## Entries supplied:

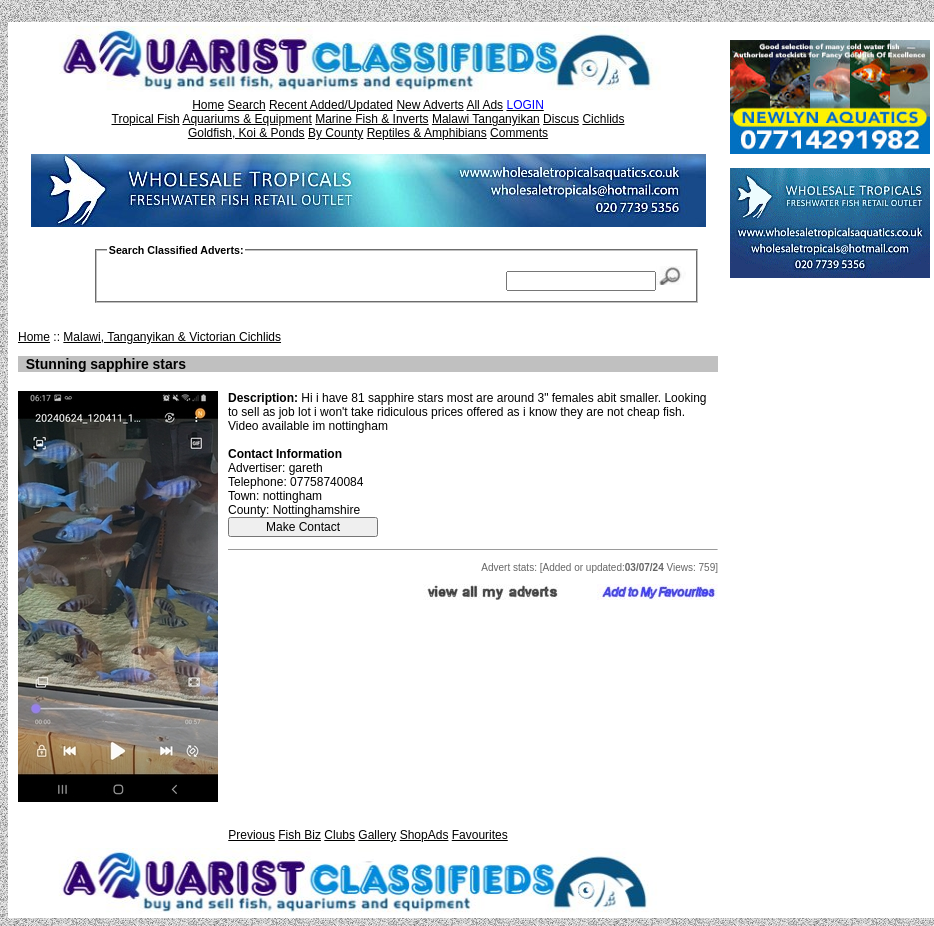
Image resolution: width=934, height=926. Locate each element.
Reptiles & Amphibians (427, 133)
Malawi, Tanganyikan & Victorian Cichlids (172, 337)
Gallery (377, 835)
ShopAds (424, 835)
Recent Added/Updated (331, 105)
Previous (251, 835)
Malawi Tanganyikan (486, 119)
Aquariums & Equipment (246, 119)
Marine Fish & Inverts (371, 119)
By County (335, 133)
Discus (561, 119)
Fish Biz (299, 835)
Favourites (480, 835)
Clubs (339, 835)
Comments (519, 133)
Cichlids (603, 119)
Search (247, 105)
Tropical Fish (146, 119)
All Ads (484, 105)
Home (208, 105)
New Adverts (429, 105)
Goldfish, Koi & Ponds (246, 133)
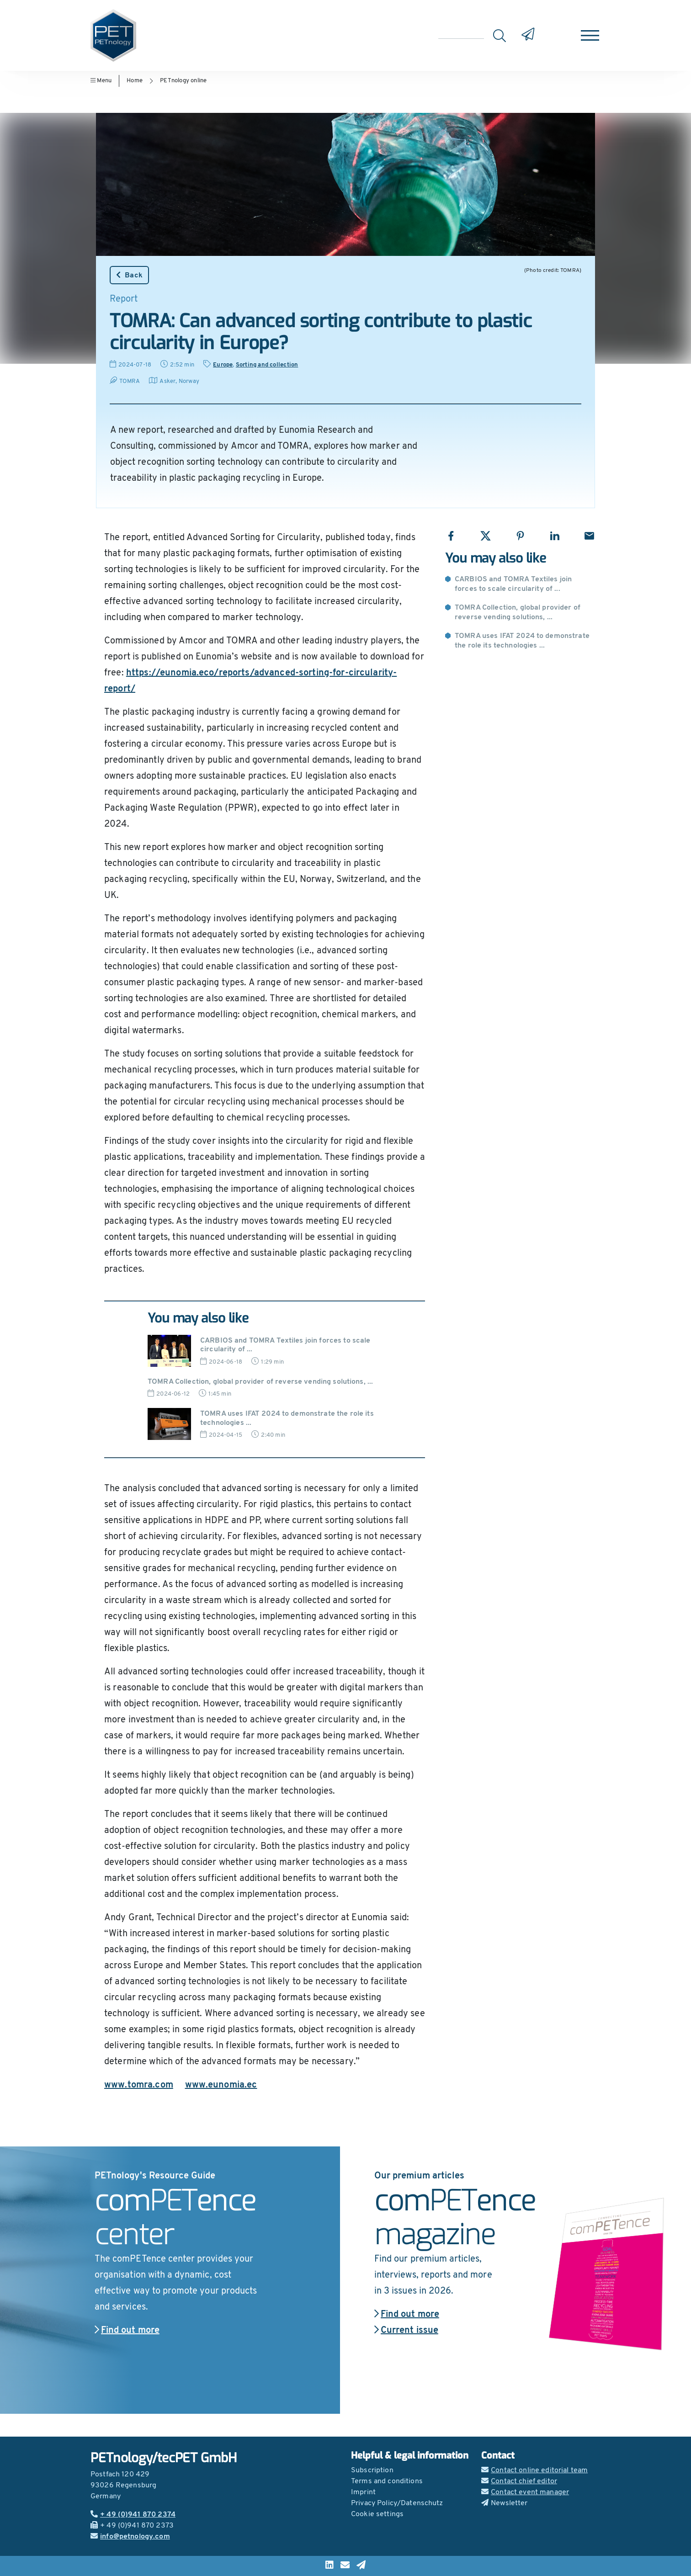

## Task brief:
The lines to be transcribed are those from the first line of the data above through the line holding "Marine Fish & Inverts (371, 119)", inclusive; copy them exactly and only, leaving out the pictures.

## Solution:
Image resolution: width=934, height=926. Locate each element.
Reptiles & Amphibians (427, 133)
Malawi, Tanganyikan & Victorian Cichlids (172, 337)
Gallery (377, 835)
ShopAds (424, 835)
Recent Added/Updated (331, 105)
Previous (251, 835)
Malawi Tanganyikan (486, 119)
Aquariums & Equipment (246, 119)
Marine Fish & Inverts (371, 119)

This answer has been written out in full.